Call your doctor if you have questions about how to use your glucose meter or if the readings are inconsistent with what you expect.
Help the patient set realistic goals for controlling their blood sugar.
Once you understand what your patient needs to know about diabetes and the tools available to help them manage the disease, it’s time to provide them with more specific strategies and ideas for improving their health. The best way to do this is by setting realistic goals for controlling blood sugar levels.

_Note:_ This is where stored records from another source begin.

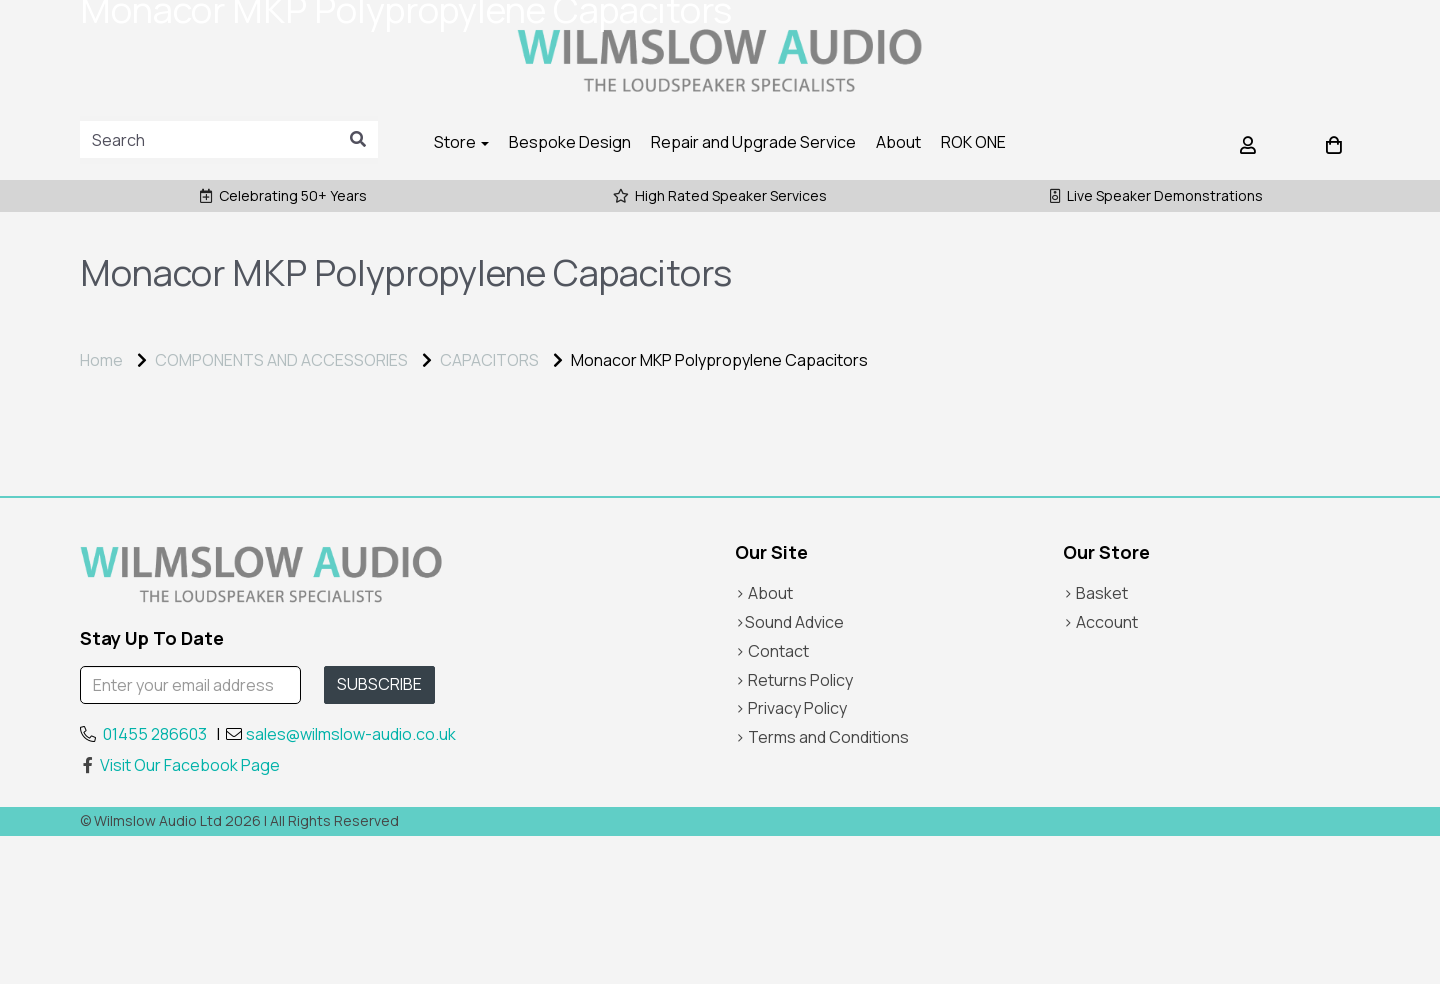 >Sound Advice (789, 770)
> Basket (1095, 741)
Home (101, 360)
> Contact (772, 799)
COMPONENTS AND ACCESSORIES (281, 360)
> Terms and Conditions (822, 885)
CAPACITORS (489, 360)
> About (764, 741)
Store (461, 142)
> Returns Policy (794, 827)
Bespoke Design (570, 142)
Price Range (134, 452)
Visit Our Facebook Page (180, 913)
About (898, 142)
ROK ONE (973, 142)
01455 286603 (155, 881)
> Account (1100, 770)
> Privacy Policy (791, 856)
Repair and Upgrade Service (753, 142)
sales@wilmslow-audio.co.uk (351, 881)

Let’s say a patient has been diagnosed with type 2 diabetes and wants to control his glucose levels through dietary changes and medication. He would probably be thrilled if he could lose 20 pounds to reduce his risk of complications from high blood pressure or heart disease. However, if he weighs over 300 pounds (136 kilograms), it might not be realistic for him to lose 20 pounds (9 kilograms). Setting a goal like this will only set up disappointment in both parties: Your patients should feel supported in their efforts; they don’t want any “attaboys” given out without genuine effort on their part.
Use these strategies to help teach your patients about diabetes.
You can help your patients with diabetes by teaching them about the disease, how to manage it, and prevent complications. Here are some strategies that may help:
Teach the patient about diabetes—the causes of type 1 and 2, signs and symptoms, treatment options, medications, and lifestyle changes needed for management.
Help the patient make lifestyle changes to prevent complications—weight loss for overweight or obese patients; eating a healthier diet; decreasing alcohol intake; quitting smoking; regular physical activity; maintaining hygiene (oral care) at home or in a nursing home setting.
Teach youth how to manage their condition as they transition into adulthood—how much insulin they need based on their activity level throughout the day or night; when to eat healthy meals or snacks if hungry between meals so blood sugar does not drop too low (hypoglycemia); when to test for high blood sugar levels (hyperglycemia).
The best way to prevent diabetes complications is by giving Diabetes education to your patients. The more they know about their disease and how it can affect them, the better equipped they’ll be to manage it properly. These tips should help you get started on your education programs. If you got any other questions or need more information on this topic, don’t hesitate to reach out!